December 20, 2011 by  
Filed under New Posts

The problem entailed in Pharoah’s making Yosef a ruler over the Egyptians

Taking an individual who comes from humble beginnings as well as from a despised national group and transforming him into someone who others will perceive as capable of leading and ruling, is the challenge confronting Pharoah vis-à-vis Yosef in Parashat Miketz.[1] While Pharoah astutely perceives Yosef’s formidable abilities to administer Egypt during the prophetically predicted famine, he nevertheless has to overcome Yosef’s recent history of being first a Hebrew slave compounded by his then becoming a prison inmate accused and convicted of making overtures towards his master’s wife. Won’t the Egyptians quite naturally be inclined to dismiss any of Yosef’s directives or actions as those of a person who exists at best on the periphery of society and therefore not entitled to rule?

Strategies employed by Pharoah to achieve this aim

The text mentions a number of specific tactics that Pharoah adopts to supply Yosef with a new persona in order to cover-up his immediate past:

Beraishit 41:42-3, 45

1) And Pharoah removed the ring from upon his finger, and placed it on Yosef’s hand;

2) and he dressed him in linen garments;

3) and he placed a golden chain around his neck.

4) And he (Pharoah) caused him (Yosef) to mount the chariot of the second-in-command that he possessed;[2]

5) and they called out before him “Avrech”[3] and he was placed in charge of the entire land of Egypt…

6) And he called Yosef’s name “Tsofnat Pane’ach”;

7) and he gave him Osnat, daughter of Poti Phera, Priest of Ohn for a wife, and Yosef went out over the land of Egypt.

While most of the changes imposed by Pharoah upon Yoseph are essentially external, i.e., matters of dress, ornamentation, public proclamation and transportation, the final two alterations mentioned in the verses cited above focusing upon Yosef’s name and marital status, appear more substantial and existential.

The implications of a name change

Jewish tradition views name changes whereby an individual decides[4] that either he or someone else is to be referred to differently going forward from how he has been known in the past, as extremely meaningful. According to the following Midrash, whether one preserves his name or not is indicative of the degree that one is loyal to his past and to family and cultural tradition, and rejects opportunities to assimilate into the majority society.

VaYikra Rabba 32:5

R. Huna said in the name of R. Kappara: Because of four things were the Jewish people redeemed from Egypt:

1)  They did not change their names,

2)  their language,

3)  they did not speak badly of one another,

and   4)  there was not found among them an individual who engaged insexual immorality.

“They did not change their names”–

Reuven (Beraishit 29:32) and Shimon (Ibid. 33) were their given names, and Reuven  (Shemot 6:14) and Shimon (Ibid. 15) were the names with which they left Egypt.

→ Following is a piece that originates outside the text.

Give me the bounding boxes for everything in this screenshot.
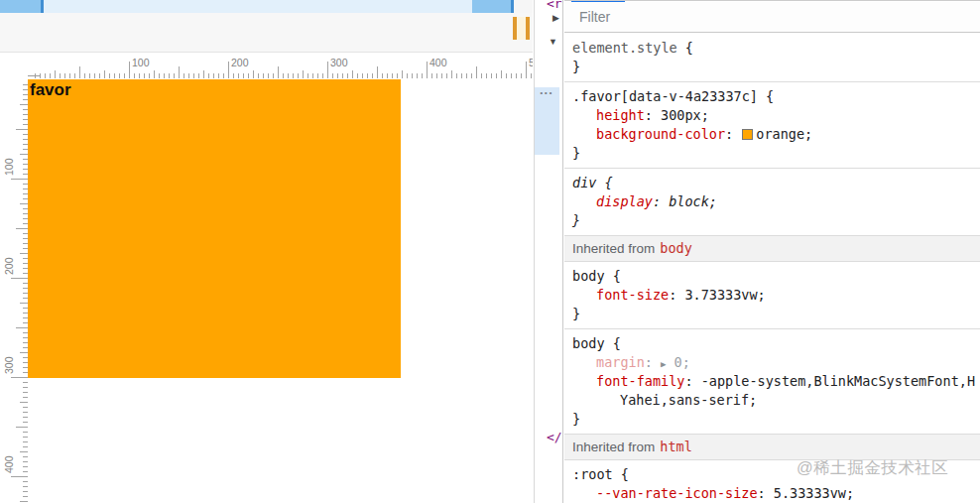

They did not call Yehuda “Rofeh” (doctor?),[5],[6]

Nor did they call Reuven “Luliani”

Nor Yosef “Lastis”

Nor Binyamin “Aleksandri”…

Whereas VaYikra Rabba emphasizes the positive aspects of preserving one’s given name, the Talmud discusses a context in which changing one’s name reflects positively upon one’s spiritual growth, and the rejection of a life associated with transgression.

Rosh HaShana 16b

R. Yitzchak said: Four things cancel the evil decree against a person (i.e., punishment for his/her iniquities):

1) Charity;

2) Crying out (prayer);

3) Changing one’s name;[7],[8]

and    4) Changing one’s actions.

There are also those who say:

5) Changing one’s location/environment.

In another historical instance related by the Talmud, people cease referring to an individual by his given name as a result of his embarking on a life of iniquity.

Chagiga 14b-15a

The Rabbis taught: Four men entered the “Pardes” (lit. orchard/garden):[9] Ben Azai, Ben Zoma, “Acher” (lit. “the other”, a reference to Elisha ben Avuya who had formerly been a colleague of the other three) and R. Akiva…

Ben Azai looked and died…

Ben Zoma looked and became demented…

Acher” uprooted the “shoots growing from the ground” (a metaphor for detaching himself from Jewish tradition in some fundamental manner).

R. Akiva departed (the Pardes) unscathed…

What does it refer to (i.e., what happened to “Acher”)? He saw that permission was granted to Matatron[10] to sit[11] and write down the merits of Israel.[12]

He (“Acher”) said: It is taught as a tradition that in Heaven there is no sitting, no competition,[13] no back,[14] and no weariness (hence, no need for sitting).[15] Perhaps, God Forbid, there are two deities,[16] as it were…

A “Bat Kol” (a Voice from Heaven) Issued forth and declared: (Yirmiyahu 3:22) “Return, you sinning children—with the exception of ‘Acher!’”[17]

Thereupon he said: Since I have lost the World to Come, let me enjoy the World of the Here-and-Now.

So “Acher” went out and engaged in sin.

He went out, found a prostitute and inquired regarding her services.

She said to him: Are you not Elisha ben Avuya?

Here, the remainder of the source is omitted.